[Collected data]

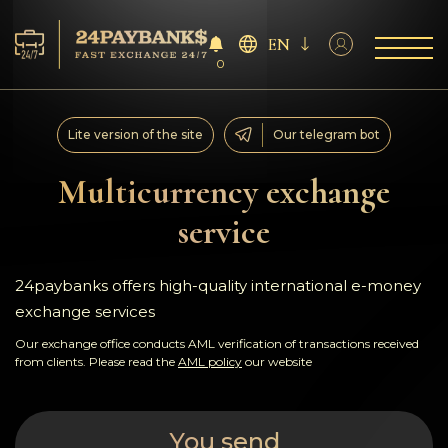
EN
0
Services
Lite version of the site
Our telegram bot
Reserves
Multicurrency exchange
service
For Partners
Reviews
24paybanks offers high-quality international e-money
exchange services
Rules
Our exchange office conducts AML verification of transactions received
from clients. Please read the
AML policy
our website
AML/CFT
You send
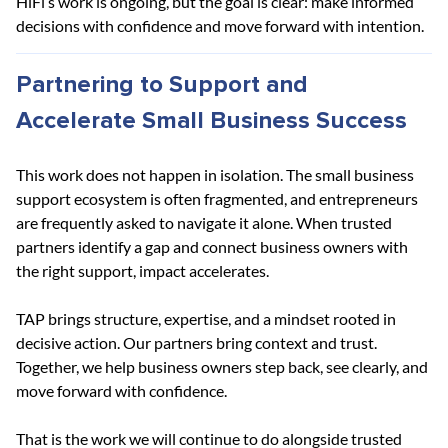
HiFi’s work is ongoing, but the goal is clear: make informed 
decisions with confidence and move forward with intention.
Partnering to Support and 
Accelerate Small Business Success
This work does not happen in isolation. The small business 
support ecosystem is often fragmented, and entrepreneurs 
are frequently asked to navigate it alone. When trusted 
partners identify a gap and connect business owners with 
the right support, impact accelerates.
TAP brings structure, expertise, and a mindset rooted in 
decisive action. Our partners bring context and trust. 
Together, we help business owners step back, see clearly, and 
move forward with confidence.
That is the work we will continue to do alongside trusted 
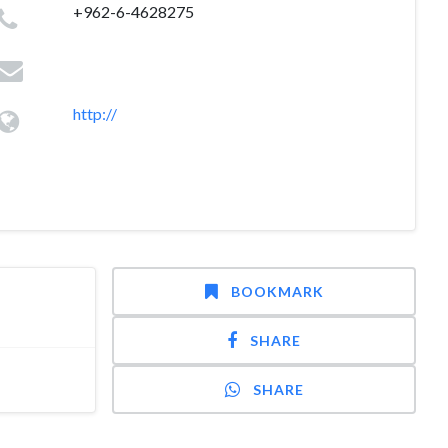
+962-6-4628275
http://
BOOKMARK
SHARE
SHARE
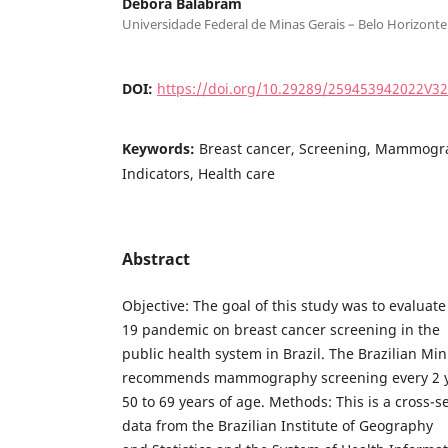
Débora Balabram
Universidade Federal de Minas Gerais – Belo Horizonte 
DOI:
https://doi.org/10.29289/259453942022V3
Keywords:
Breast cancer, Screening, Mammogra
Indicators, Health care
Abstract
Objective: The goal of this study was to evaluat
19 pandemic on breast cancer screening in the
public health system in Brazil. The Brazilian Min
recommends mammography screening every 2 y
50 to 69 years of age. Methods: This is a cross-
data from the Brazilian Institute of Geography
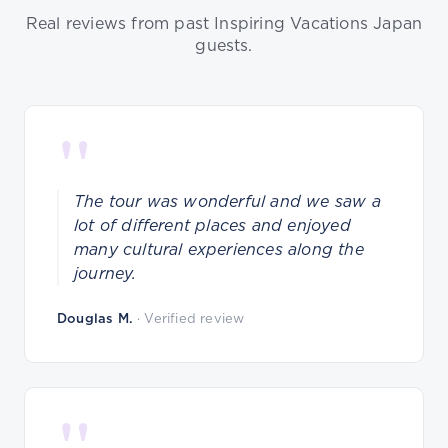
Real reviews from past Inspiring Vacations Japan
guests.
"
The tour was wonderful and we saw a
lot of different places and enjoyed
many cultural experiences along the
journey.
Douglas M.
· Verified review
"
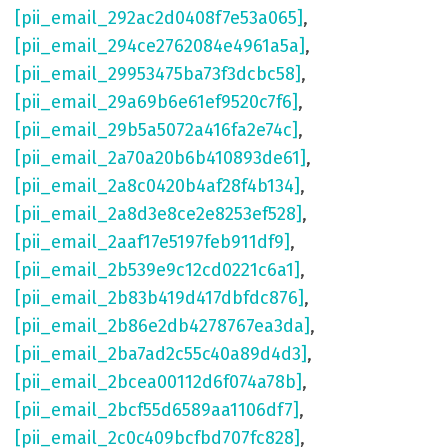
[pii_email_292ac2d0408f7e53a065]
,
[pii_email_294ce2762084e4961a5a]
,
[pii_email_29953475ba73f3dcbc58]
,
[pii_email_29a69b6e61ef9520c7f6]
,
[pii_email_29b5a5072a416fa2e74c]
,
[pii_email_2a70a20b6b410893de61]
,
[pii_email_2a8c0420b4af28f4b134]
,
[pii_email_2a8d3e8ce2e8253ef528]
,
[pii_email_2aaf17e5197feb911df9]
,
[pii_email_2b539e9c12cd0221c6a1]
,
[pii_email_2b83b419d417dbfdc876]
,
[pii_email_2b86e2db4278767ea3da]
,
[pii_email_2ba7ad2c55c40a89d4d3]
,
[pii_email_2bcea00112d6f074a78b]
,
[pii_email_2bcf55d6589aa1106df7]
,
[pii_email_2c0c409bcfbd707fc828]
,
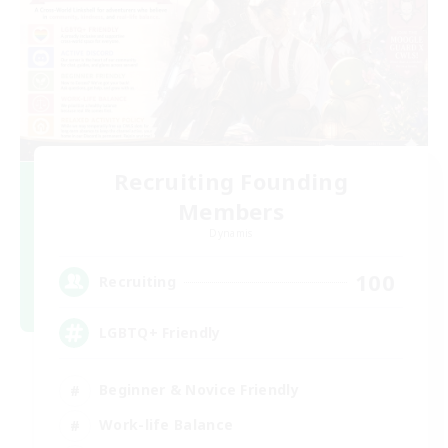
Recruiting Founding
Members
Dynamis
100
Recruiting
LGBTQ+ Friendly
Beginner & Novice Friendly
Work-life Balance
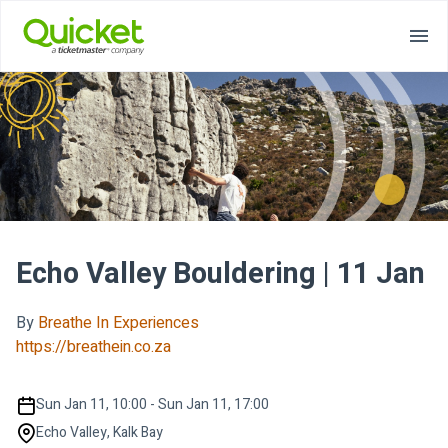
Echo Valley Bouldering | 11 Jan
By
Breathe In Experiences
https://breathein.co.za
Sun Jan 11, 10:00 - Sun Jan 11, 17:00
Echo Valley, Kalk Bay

**Work request**
Check each line above for the string "confidence" and report how many lines have it, giving only the number.

**Solution for this task**
2